The L3→L4 break: where knowing begins
The sharpest transition in the gradient sits between L3 (boundary questions) and L4 (niche facts). Cohen’s d = 1.094, with p < 10−86. This is two to four times stronger than any other adjacent step in the gradient. Below this threshold, the model is guessing or confabulating. Above it, the model is retrieving.
This is where the RAG routing threshold should sit — not as a design choice but as alignment with the model’s own epistemic structure. Paper 5 identified a practical threshold for RAG injection; this paper shows that threshold corresponds to a structural break in the knowledge gradient itself. The L3→L4 boundary is not an engineering parameter. It is a property of the data.
Two surprises in the data
The gradient is not monotonic. Two steps go in the wrong direction, and both reveal something important about how language models store and retrieve knowledge.

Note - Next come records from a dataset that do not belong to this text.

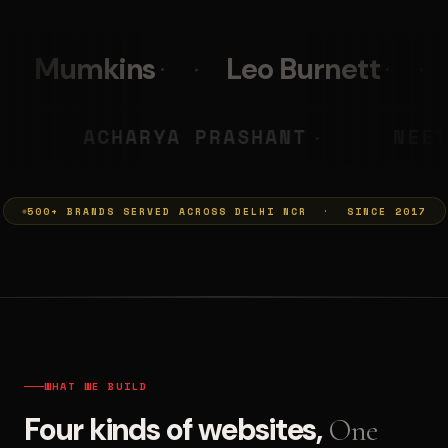
Leo Burnett
PolicyBazaar
LS
MUMKINS
ACHARYA PR
◆
◆
500+ BRANDS SERVED ACROSS DELHI NCR · SINCE 2017
WHAT WE BUILD
Four kinds of websites,
One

L3 < L1: Boundary questions (“Is there free will?”, “Does consciousness require a body?”) produce lower GSI than confabulation prompts. This is counterintuitive — shouldn’t confabulation be the floor? But confabulation at least activates a schema. When you ask for the melting point of a fictional compound, the model has a template for “melting point of X” and fills it with invented values. Boundary questions activate nothing — no template, no schema, no specific memory pathway. They are the truest form of epistemic absence.

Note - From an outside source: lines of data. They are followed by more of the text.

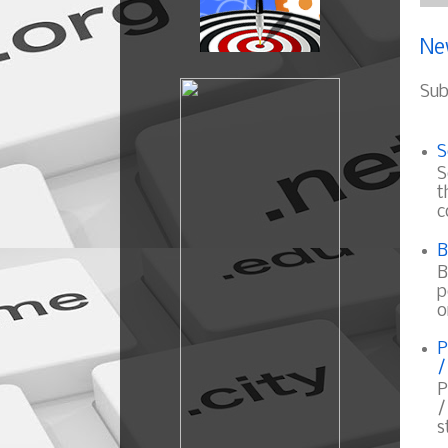
Ne
Sub
S
S
t
c
B
B
p
o
P
/
P
/
s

L7 < L6: Mathematical and logical truths (“What is 17 times 23?”, “Is every prime greater than 2 odd?”) produce lower GSI than core empirical facts. This is not a failure of the model — it is a feature of the measurement. GSI measures retrieval from FFN memory. Mathematical reasoning uses distributed computation across attention heads and residual streams, not a concentrated FFN lookup. The model knows the answer, but it computes it rather than retrieving it. GSI, by design, does not capture this.
The practical consequence is direct. Any system that routes queries based on model confidence — deciding whether to retrieve external context, escalate to a larger model, or abstain from answering — is making a decision about where on this gradient a query falls. The gradient provides the map. The L3→L4 boundary provides the threshold. And the two non-monotonic steps provide the warnings: boundary questions will read as more uncertain than confabulations, and mathematical reasoning will read as less certain than factual recall.
Eight models, five organizations, seven levels, 1,000 queries. The epistemic knowledge gradient is not a taxonomy — it is the terrain that every measurement in this series has been mapping, one contrast at a time.